Input records —

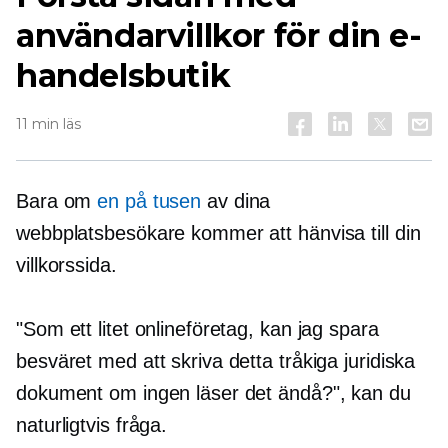
användarvillkor för din e-
handelsbutik
11 min läs
Bara om
en på tusen
av dina
webbplatsbesökare kommer att hänvisa till din
villkorssida.
"Som ett litet onlineföretag, kan jag spara
besväret med att skriva detta tråkiga juridiska
dokument om ingen läser det ändå?", kan du
naturligtvis fråga.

What you need to do —
Only the entries themselves should be output, word for word, with all pictures omitted.

Response to the task —
användarvillkor för din e-
handelsbutik
11 min läs
Bara om
en på tusen
av dina
webbplatsbesökare kommer att hänvisa till din
villkorssida.
"Som ett litet onlineföretag, kan jag spara
besväret med att skriva detta tråkiga juridiska
dokument om ingen läser det ändå?", kan du
naturligtvis fråga.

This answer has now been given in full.